Two animal rights groups along with a former governor and former state attorney general criticized Oklahoma Gov. Kevin Stitt today for recording a video message supporting a game-fowl organization that backs legislation to reduce the criminal penalties related to cockfighting.

Former Republican Gov. Frank Keating called the governor’s message of support last weekend to the Oklahoma Gamefowl Commission an embarrassment, while former Attorney General Drew Edmondson said Stitt is “associating himself with lawlessness, and that’s not proper for any statewide elected official.”

Stitt’s video, which lasted just over one minute, was shown Sunday during the Oklahoma Gamefowl Commission’s annual legislative meeting in McAlester. In the video recording, Stitt told the Oklahoma Gamefowl Commission he wanted “to cheer you on from the sidelines.”

“We need to protect the nearly 5,000 game-fowl farmers across Oklahoma and lift up our rural and municipal economies,” Stitt said. “I can’t wait to see what we accomplish together in the next legislative session.”

An attendee of Sunday’s meeting, who spoke during the animal rights groups’ press conference Wednesday, said 300 to 400 people from Oklahoma and other states and countries were in attendance.

During Wednesday’s press conference, Animal Wellness Action president Wayne Pacelle released a statement from Keating, a former U.S. attorney who served two terms as Oklahoma governor, from 1995 to 2003, and left office months after voters criminalized cockfighting activities by passing State Question 687 with 56.2 percent support.

“Cockfighting is every bit as cruel and backwards now as when I actively supported the ballot initiative 20 years ago, when voters decisively outlawed knife fights between animals,” Keating’s statement said. “Recent polling shows that Oklahomans are nearly unanimous in their opposition to this form of intentional cruelty to animals. It is an embarrassment to me that any elected official seeks to turn back the clock on this morally settled issue. Talk of decriminalizing cockfighting is toxic to the idea of economic development and forward progress for our great state.”

Blake Pearce, the secretary and policy chairman of the Oklahoma Gamefowl Commission, said the purpose of the 501(c)(4) group is to promote the interests of game fowl breeders in Oklahoma. He said the estimated 5,000 game fowl breeders in the state raise the birds and sell them mostly to buyers in other countries who breed them or show them. The birds they sell cannot be used for fighting, Pearce claimed, but their offspring can.

“Some of them do compete with the offspring, and that is completely legal in federal law, state law, any state,” Pearce told NonDoc. “It would be illegal if I shipped them to these countries and then they would go fight with them.”

Pearce, of Sallisaw, also said his group is not trying to legalize cockfighting, which Oklahoma voters outlawed 21 years ago. A proposed measure that remains active in the Oklahoma Legislature would reduce cockfighting from a felony to a misdemeanor for the first two offenses, but it would remain a felony for the third offense, he said.

“While we don’t condone any illegal activity of cockfighting, we still don’t believe it should be a felony on the first two times,” he said. “This used to be legal here. (…) If you haven’t learned your lesson by the third, you deserve a felony.”

Authored by Rep.

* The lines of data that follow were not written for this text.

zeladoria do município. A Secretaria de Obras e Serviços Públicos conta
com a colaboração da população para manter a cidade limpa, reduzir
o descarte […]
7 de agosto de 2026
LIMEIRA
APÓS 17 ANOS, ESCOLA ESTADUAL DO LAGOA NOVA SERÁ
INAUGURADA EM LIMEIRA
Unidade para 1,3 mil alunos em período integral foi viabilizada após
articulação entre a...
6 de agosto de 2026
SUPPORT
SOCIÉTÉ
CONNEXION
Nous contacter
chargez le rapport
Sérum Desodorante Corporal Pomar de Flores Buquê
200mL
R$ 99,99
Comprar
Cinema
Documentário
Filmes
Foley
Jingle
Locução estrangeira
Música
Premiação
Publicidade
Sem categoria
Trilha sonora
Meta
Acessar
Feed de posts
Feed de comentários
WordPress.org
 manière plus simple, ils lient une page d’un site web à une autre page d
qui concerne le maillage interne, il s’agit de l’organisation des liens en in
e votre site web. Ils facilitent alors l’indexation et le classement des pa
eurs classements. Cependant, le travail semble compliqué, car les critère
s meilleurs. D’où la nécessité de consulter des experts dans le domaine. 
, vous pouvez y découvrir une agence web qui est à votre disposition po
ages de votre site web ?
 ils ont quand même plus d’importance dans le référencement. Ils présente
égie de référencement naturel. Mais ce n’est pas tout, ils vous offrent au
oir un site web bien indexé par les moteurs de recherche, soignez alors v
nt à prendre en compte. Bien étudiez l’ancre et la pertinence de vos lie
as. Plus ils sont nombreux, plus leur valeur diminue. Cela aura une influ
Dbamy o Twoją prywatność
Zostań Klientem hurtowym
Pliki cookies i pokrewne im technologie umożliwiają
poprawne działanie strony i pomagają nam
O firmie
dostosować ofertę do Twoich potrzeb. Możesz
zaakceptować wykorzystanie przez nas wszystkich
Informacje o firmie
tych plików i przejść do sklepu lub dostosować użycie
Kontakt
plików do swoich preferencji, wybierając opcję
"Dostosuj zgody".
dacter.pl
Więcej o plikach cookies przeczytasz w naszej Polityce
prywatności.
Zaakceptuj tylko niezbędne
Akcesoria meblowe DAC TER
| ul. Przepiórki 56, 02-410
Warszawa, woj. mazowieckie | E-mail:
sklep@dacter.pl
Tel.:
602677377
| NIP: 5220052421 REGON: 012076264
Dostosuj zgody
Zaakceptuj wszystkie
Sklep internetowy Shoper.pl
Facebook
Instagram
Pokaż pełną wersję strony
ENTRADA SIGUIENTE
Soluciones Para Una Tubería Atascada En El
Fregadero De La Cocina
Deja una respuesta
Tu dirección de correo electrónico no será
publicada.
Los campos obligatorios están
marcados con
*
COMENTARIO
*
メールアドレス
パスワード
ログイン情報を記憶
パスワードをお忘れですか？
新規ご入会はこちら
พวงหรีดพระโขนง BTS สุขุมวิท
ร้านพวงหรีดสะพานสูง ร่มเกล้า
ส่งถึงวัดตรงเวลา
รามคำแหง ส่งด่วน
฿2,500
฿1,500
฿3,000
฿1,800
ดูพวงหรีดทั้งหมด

Justin “J.J.” Humphrey (R-Lane), the bill advanced halfway through the legislative process this year after two attempts on the floor of the House of Representatives. The measure was sent to the State Senate, where it did not receive a hearing this year. It can be considered by the Senate during the 2024 regular session, which begins in February.

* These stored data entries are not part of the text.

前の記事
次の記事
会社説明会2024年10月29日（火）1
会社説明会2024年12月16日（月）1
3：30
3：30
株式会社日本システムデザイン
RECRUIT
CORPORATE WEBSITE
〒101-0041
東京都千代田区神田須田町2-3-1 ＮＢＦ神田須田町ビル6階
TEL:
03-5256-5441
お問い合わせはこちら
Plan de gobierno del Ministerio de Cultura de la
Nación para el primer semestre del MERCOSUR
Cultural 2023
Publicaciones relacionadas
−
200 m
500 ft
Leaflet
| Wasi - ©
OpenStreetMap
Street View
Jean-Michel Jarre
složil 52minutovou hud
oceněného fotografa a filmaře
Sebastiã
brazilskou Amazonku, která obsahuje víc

HB 2530 began as a proposal to reduce cockfighting-related penalties from felonies to misdemeanors, and House Speaker Charles McCall (R-Atoka) stood near the door of the meeting room during a 5-2 committee vote, according to several people in attendance.

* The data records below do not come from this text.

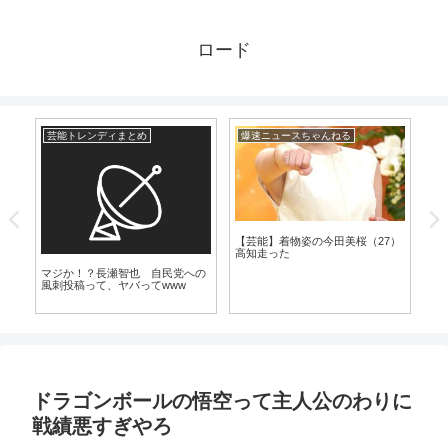
ロード
芸能トレンディまとめ
爆速ニュースちゃんねる
漫
【芸能】着物姿の今田美桜（27）
高知走った
麻
マジか！？長瀬智也 自民党への
【
明
風刺投稿って、ヤバってwww
カ
っ
し
ドラゴンボールの悟空って主人公のわりに
戦績悪すぎやろ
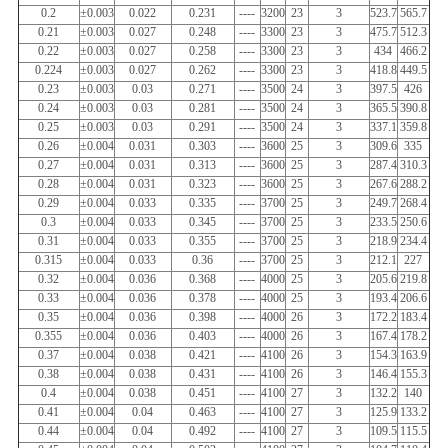
0.2
±0.003
0.022
0.231
----
3200
23
3
523.7
565.7
0.21
±0.003
0.027
0.248
----
3300
23
3
475.7
512.3
0.22
±0.003
0.027
0.258
----
3300
23
3
434
466.2
0.224
±0.003
0.027
0.262
----
3300
23
3
418.8
449.5
0.23
±0.003
0.03
0.271
----
3500
24
3
397.5
426
0.24
±0.003
0.03
0.281
----
3500
24
3
365.5
390.8
0.25
±0.003
0.03
0.291
----
3500
24
3
337.1
359.8
0.26
±0.004
0.031
0.303
----
3600
25
3
309.6
335
0.27
±0.004
0.031
0.313
----
3600
25
3
287.4
310.3
0.28
±0.004
0.031
0.323
----
3600
25
3
267.6
288.2
0.29
±0.004
0.033
0.335
----
3700
25
3
249.7
268.4
0.3
±0.004
0.033
0.345
----
3700
25
3
233.5
250.6
0.31
±0.004
0.033
0.355
----
3700
25
3
218.9
234.4
0.315
±0.004
0.033
0.36
----
3700
25
3
212.1
227
0.32
±0.004
0.036
0.368
----
4000
25
3
205.6
219.8
0.33
±0.004
0.036
0.378
----
4000
25
3
193.4
206.6
0.35
±0.004
0.036
0.398
----
4000
26
3
172.2
183.4
0.355
±0.004
0.036
0.403
----
4000
26
3
167.4
178.2
0.37
±0.004
0.038
0.421
----
4100
26
3
154.3
163.9
0.38
±0.004
0.038
0.431
----
4100
26
3
146.4
155.3
0.4
±0.004
0.038
0.451
----
4100
27
3
132.2
140
0.41
±0.004
0.04
0.463
----
4100
27
3
125.9
133.2
0.44
±0.004
0.04
0.492
----
4100
27
3
109.5
115.5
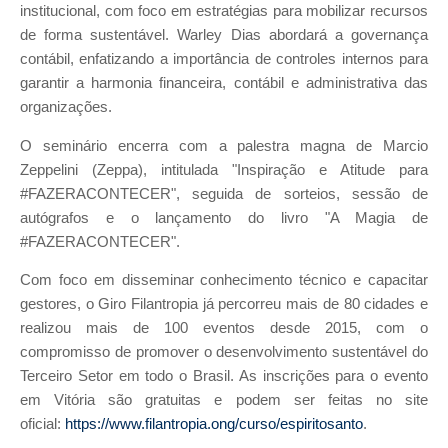
institucional, com foco em estratégias para mobilizar recursos
de forma sustentável. Warley Dias abordará a governança
contábil, enfatizando a importância de controles internos para
garantir a harmonia financeira, contábil e administrativa das
organizações.
O seminário encerra com a palestra magna de Marcio
Zeppelini (Zeppa), intitulada "Inspiração e Atitude para
#FAZERACONTECER", seguida de sorteios, sessão de
autógrafos e o lançamento do livro "A Magia de
#FAZERACONTECER".
Com foco em disseminar conhecimento técnico e capacitar
gestores, o Giro Filantropia já percorreu mais de 80 cidades e
realizou mais de 100 eventos desde 2015, com o
compromisso de promover o desenvolvimento sustentável do
Terceiro Setor em todo o Brasil. As inscrições para o evento
em Vitória são gratuitas e podem ser feitas no site
oficial:
https://www.filantropia.ong/curso/espiritosanto
.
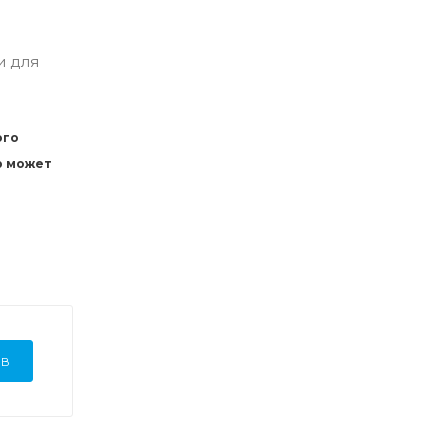
и для
ого
р может
ЫВ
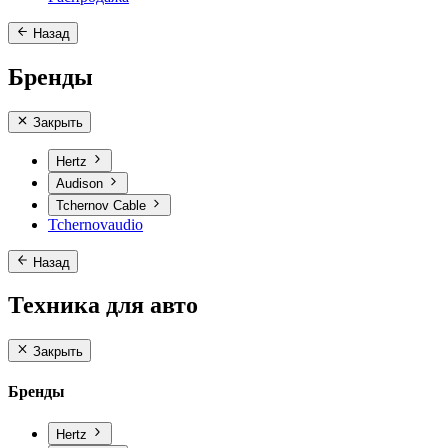
Назад
Бренды
Закрыть
Hertz
Audison
Tchernov Cable
Tchernovaudio
Назад
Техника для авто
Закрыть
Бренды
Hertz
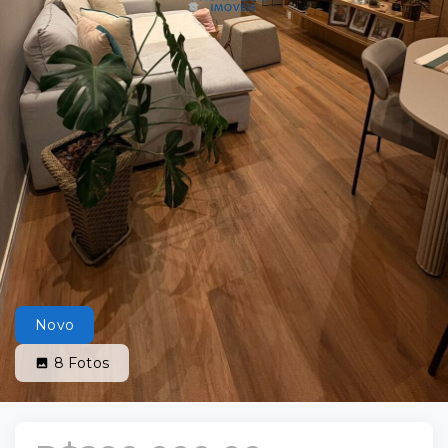
Novo
8
Fotos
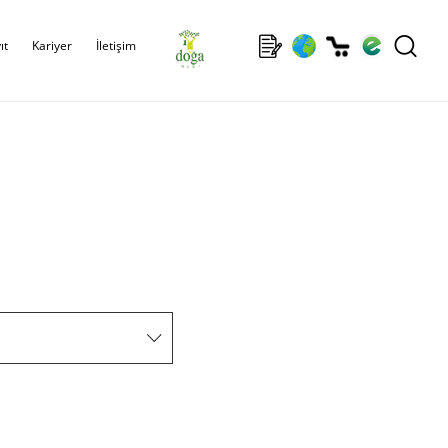
ıt
Kariyer
İletişim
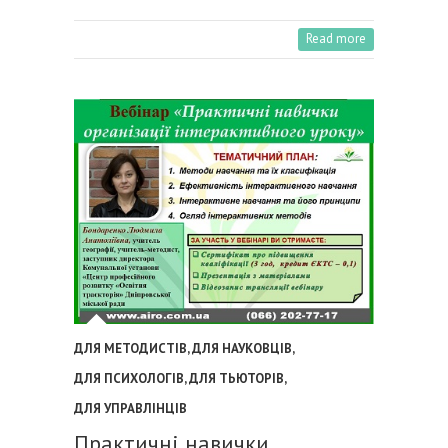
Read more
ДЛЯ МЕТОДИСТІВ
,
ДЛЯ НАУКОВЦІВ
,
ДЛЯ ПСИХОЛОГІВ
,
ДЛЯ ТЬЮТОРІВ
,
ДЛЯ УПРАВЛІНЦІВ
Практичні навички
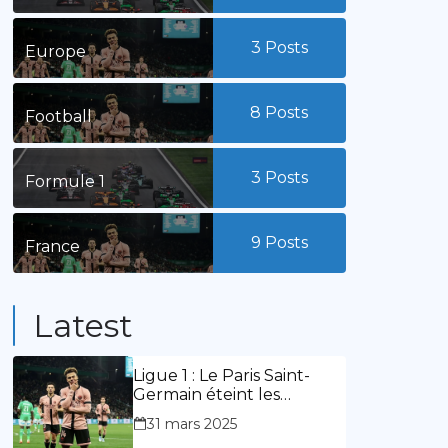
3
Posts
Europe
8
Posts
Football
3
Posts
Formule 1
9
Posts
France
Latest
Ligue 1 : Le Paris Saint-
Germain éteint les
lumières du stade
31 mars 2025
Geoffroy Guichard. Stassin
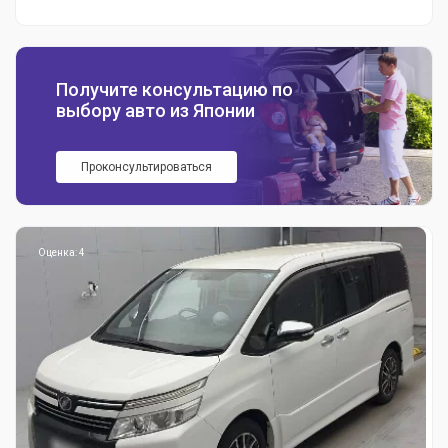
Получите консультацию по
выбору авто из Японии
Проконсультироваться
Оценка: 4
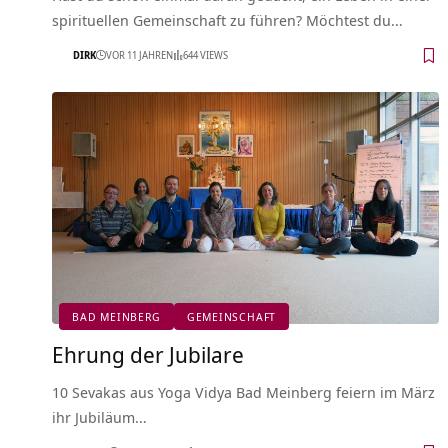
spirituellen Gemeinschaft zu führen? Möchtest du…
DIRK
VOR 11 JAHREN
644 VIEWS
BAD MEINBERG
GEMEINSCHAFT
Ehrung der Jubilare
10 Sevakas aus Yoga Vidya Bad Meinberg feiern im März
ihr Jubiläum…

Prior to its floor hearing, the bill was amended in the House to allow county-specific elections on the topic. On March 20, HB 2530 initially failed by one vote, 50-47, on the House floor, but it passed the next day, 51-42. The measure proposes lessening cockfighting crimes from felonies to misdemeanors if 5 percent of a county’s voters sign an initiative petition and then a majority of voters approve it on a ballot.

Arguments against the bill, however, focus on the barbaric nature of the “sport,” which pits naturally aggressive birds against one another in what can often be a fight to the death. Spectators most often gamble on which bird will be victorious. Sometimes, metal spurs are added to the birds’ legs.

In 2002, Oklahoma voters criminalized hosting, attending and raising birds for cockfighting events. Turnout for SQ687 in rural Oklahoma remains one of several factors often referenced for then-Sen. Brad Henry’s surprising victory over then-U.S. Rep. Steve Largent in the state’s 2002 gubernatorial election.

Pacelle said during the press conference that Stitt’s message was a mildly coded direct-to-camera message that praised the Oklahoma Gamefowl Commission for its contributions to rural Oklahoma and signaled he would support its efforts in the upcoming legislative session.

Abegail Cave, Stitt’s communications director, told NonDoc the governor “is not in favor of any sort of animal cruelty. He is in favor of the agricultural community in Oklahoma, so he records these videos for groups like this all the time to promote things that are important to Oklahoma such as agriculture.”

The governor’s video was posted Monday on the Oklahoma Gamefowl Commission’s Facebook page, where it received more than 400 likes and more than a dozen positive comments.

“Amen thank you for fighting for our heritage,” posted Mike Starmer.

Brian Collins posted: “Good job this guy knows what he’s talking about.”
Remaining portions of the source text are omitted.